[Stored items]
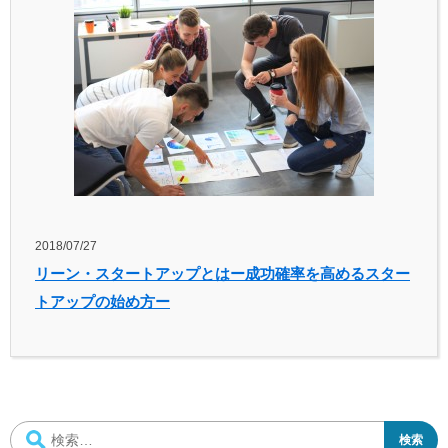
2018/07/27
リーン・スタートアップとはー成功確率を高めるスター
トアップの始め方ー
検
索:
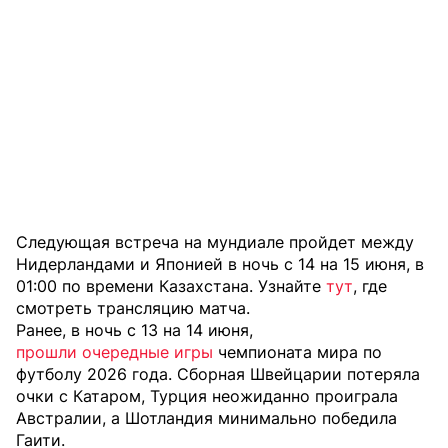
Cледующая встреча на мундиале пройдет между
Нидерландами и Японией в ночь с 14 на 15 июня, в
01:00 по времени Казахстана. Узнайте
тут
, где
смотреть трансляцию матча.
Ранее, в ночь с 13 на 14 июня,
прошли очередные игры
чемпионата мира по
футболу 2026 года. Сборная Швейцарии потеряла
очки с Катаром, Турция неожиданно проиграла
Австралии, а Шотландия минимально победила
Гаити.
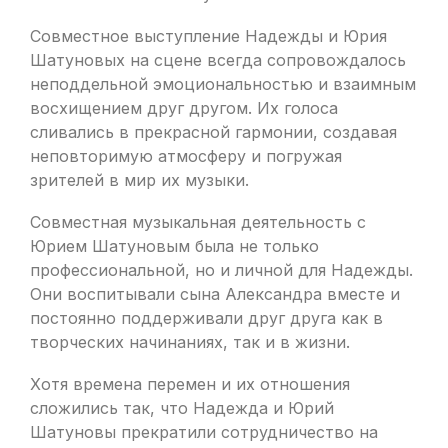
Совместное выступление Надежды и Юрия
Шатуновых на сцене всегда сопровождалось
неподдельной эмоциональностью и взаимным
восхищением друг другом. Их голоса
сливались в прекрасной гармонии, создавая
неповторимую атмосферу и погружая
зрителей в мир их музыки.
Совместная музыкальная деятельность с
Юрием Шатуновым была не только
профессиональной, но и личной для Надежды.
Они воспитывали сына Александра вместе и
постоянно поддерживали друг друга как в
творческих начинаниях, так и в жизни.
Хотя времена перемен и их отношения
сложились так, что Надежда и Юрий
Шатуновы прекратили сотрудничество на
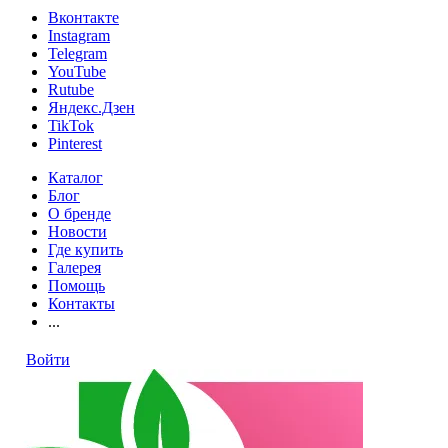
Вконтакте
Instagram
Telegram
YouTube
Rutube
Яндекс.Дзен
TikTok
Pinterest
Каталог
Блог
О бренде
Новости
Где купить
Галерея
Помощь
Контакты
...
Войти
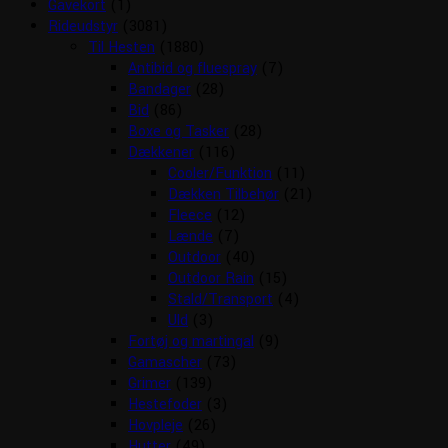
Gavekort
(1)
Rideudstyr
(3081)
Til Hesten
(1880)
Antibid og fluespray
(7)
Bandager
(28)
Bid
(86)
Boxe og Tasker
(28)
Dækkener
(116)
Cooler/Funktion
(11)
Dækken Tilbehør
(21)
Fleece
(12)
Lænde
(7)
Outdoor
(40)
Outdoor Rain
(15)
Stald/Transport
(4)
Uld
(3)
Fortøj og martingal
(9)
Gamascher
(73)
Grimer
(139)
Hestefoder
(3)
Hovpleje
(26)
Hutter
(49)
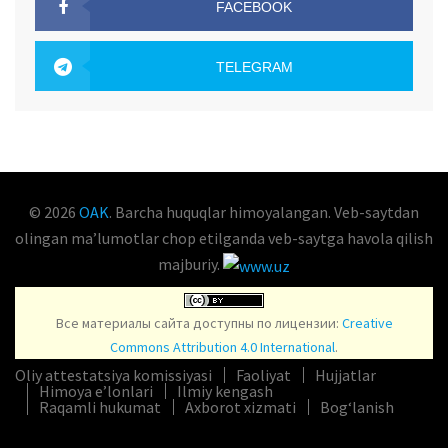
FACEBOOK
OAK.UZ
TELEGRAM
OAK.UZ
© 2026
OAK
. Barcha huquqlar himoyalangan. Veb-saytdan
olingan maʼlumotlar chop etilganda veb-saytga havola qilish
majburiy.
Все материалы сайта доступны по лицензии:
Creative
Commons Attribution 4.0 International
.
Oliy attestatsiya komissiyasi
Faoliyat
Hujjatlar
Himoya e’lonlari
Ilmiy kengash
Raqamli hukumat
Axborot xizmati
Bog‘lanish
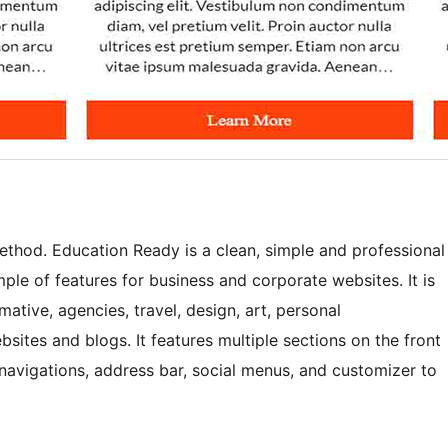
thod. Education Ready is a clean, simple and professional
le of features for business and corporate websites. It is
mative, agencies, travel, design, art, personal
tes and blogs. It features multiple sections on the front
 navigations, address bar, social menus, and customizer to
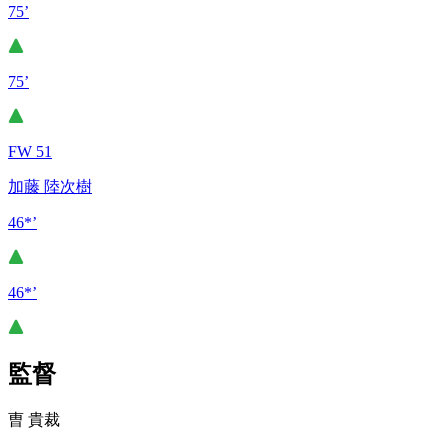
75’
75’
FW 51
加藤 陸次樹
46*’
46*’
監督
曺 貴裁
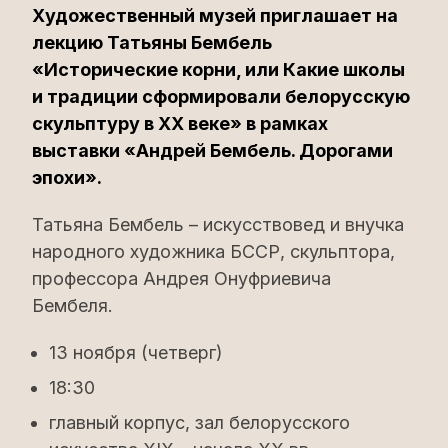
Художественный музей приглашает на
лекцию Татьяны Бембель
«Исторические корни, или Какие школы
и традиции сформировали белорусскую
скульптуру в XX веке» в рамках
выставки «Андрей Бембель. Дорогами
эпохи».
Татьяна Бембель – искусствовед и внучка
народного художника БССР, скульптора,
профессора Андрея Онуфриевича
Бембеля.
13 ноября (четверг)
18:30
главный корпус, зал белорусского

==

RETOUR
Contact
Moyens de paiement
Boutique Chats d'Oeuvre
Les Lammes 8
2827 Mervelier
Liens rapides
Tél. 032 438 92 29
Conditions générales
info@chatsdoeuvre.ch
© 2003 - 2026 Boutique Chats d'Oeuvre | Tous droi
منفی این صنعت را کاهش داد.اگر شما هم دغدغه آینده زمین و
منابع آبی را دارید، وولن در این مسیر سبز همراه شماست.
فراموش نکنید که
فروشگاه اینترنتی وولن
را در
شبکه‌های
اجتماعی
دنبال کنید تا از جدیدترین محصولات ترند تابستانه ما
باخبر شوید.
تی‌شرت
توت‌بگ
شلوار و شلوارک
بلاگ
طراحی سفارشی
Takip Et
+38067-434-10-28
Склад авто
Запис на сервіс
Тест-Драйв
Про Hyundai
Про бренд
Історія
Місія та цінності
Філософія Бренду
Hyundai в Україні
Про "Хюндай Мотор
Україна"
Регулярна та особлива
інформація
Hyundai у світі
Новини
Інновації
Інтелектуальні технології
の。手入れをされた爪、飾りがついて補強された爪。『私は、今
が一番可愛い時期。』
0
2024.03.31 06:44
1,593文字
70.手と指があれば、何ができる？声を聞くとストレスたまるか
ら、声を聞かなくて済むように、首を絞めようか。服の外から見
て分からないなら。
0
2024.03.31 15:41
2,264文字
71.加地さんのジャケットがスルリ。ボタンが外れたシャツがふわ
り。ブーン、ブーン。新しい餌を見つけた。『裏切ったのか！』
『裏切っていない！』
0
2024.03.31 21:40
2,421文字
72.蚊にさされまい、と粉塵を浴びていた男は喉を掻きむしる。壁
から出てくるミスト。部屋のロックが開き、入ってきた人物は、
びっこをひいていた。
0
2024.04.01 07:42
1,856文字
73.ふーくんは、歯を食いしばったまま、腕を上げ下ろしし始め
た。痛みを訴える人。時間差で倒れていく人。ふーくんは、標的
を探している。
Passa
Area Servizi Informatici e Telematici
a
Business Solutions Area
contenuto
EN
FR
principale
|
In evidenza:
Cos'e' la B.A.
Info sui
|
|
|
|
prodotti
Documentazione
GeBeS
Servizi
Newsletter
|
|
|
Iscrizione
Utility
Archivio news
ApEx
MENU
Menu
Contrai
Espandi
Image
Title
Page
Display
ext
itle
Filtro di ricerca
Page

> Your instructions
Produce only the lines from the line containing "восхищением друг другом. Их голоса" through the line containing "Они воспитывали сына Александра вместе и", inclusive of both, exactly as they stand in the entries above.

> Expected answer
восхищением друг другом. Их голоса
сливались в прекрасной гармонии, создавая
неповторимую атмосферу и погружая
зрителей в мир их музыки.
Совместная музыкальная деятельность с
Юрием Шатуновым была не только
профессиональной, но и личной для Надежды.
Они воспитывали сына Александра вместе и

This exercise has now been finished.